Amazon’s Alexa offers more than 25,000 skills—the set of actions that serve as applications for voice technology. Yet Domino’s is one of a relatively small number of brands that has seized the opportunity to enter your home by creating a skill of its own. Now that Amazon Echoes and Google Homes are in kitchens and living rooms across the country, they open a window into user behavior that marketers previously only dreamt of. But brands’ efforts to engage consumers directly via voice have been scattershot. The list of those that have tried is sparse: some banks; a couple of fast food chains; a few beauty companies; retailers here and there. Building a marketing plan for Alexa has been a risky venture. That’s because, when it comes to our virtual assistants, no one knows what the hell is going on.

But if 2017 was the year that Alexa hit the mainstream, 2018 will be the year that advertisers begin to take her seriously by investing time and money in figuring out how to make use of her. The shift toward a screenless, voice-first future has been slow and awkward. Without a playbook on how exactly to employ this technology, brands have been paralyzed. But the staying power of voice technologies is now universally accepted, and their ubiquity no longer belongs to a far-off future.

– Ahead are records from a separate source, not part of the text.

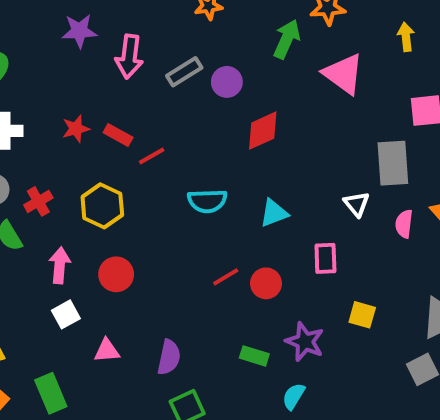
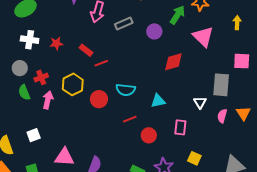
purple circle: (227, 82) -> (154, 31), moved
red star: (76, 129) -> (56, 43), moved
red diamond: (263, 131) -> (173, 62), moved
pink arrow: (60, 265) -> (48, 100), moved
red circle: (116, 274) -> (99, 99), moved
red line: (226, 277) -> (130, 119), moved
white square: (66, 314) -> (34, 135), moved
pink triangle: (107, 351) -> (64, 157), size x1.5

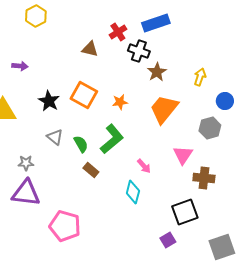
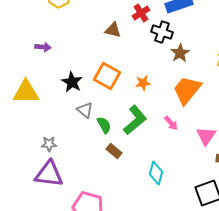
gray triangle: (55, 137) -> (85, 110), moved
pink arrow: (144, 166) -> (171, 123), moved

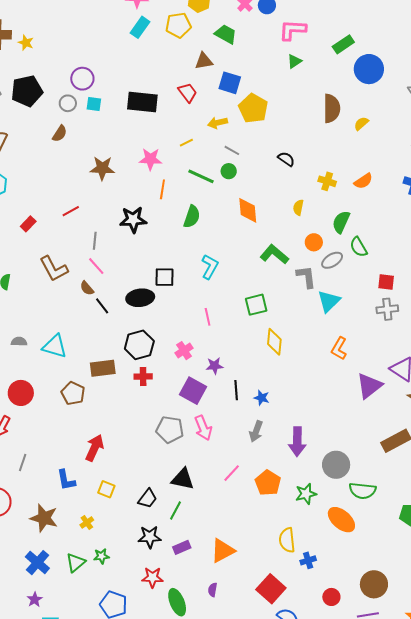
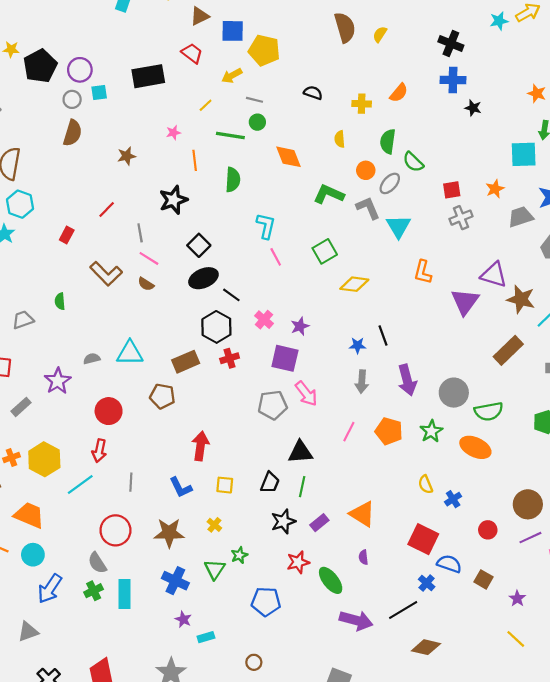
black pentagon: (27, 91) -> (40, 66), moved
brown semicircle: (60, 134) -> (73, 133), size x1.4
pink star: (151, 159) -> (173, 133), size x0.6
brown star: (102, 168) -> (127, 156), size x0.7
black square: (164, 277) -> (199, 245), moved, turned -30
black line: (102, 306) -> (231, 295), moved
pink line: (208, 317) -> (276, 257), moved
yellow diamond: (274, 342) -> (354, 284), turned -72
black line: (236, 390) -> (383, 336), moved
yellow semicircle: (287, 540) -> (425, 484), size x0.7
orange triangle: (223, 551) -> (362, 514), turned -44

A few brands have already begun to infiltrate the space. On Alexa, you can order your regular Starbucks drink, call an Uber, or check the balance of your Capital One account. But soon competition will mount, the wheels will begin to turn, and the experimentation that’s already begun will spread, writ large, throughout the industry.

Amazon’s joke-telling, timer-setting unicorn of a product has become a standard device in homes across the country, and her audience is only growing. This holiday season alone, 12 million virtual assistants will be sold, according to audio advertising firm XAPPmedia. As companies race to catch up to the success of Amazon’s Alexa (Google has come the closest, though it still seems to be following Amazon’s lead), it’s becoming clear that the future is screenless. Alexa’s pervasiveness bring us closer to a new phase, in which the voice interface facilitates seamless interaction with the world around us. We have spent years with our heads down, buried in a rectangular, two-dimensional universe. We’re quickly moving toward a heads-up world, and Alexa is just beginning to prop up our chins.

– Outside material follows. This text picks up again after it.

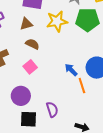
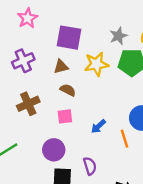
pink square: (30, 67) -> (65, 116), turned 32
blue arrow: (71, 70) -> (98, 126), moved, turned -88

But there’s a good reason that companies haven’t gotten in on the conversation. Alexa is young and confusing, and its invisible platform, which doesn’t have the universally understood directives (like, say, a back-button) that allow web pages to be easy for anyone to understand, makes it difficult for brands to get a lay of the land. To developers and consumers alike, Alexa is still an enigma. Though most Amazon Echo owners engage their device multiple times a day, they’re typically repeating the same three or four tasks, according to James McQuivey, a principal analyst for ForresterTech.

Even Amazon is continuing to figure out new uses for Alexa—just last month, the company launched a new initiative to adapt the tool for use at work. Cody Simms, a partner at the startup accelerator Techstars, predicts that the experimentation will continue until developers identify a transformative experience: something that shifts the technology from a toy to a powerful tool, the way search engines shaped the internet. “We’re still in the process right now of people even figuring out what those sort of killer experiences are,” Simms says. “We’re starting to see companies really experiment with interesting use cases around voice.”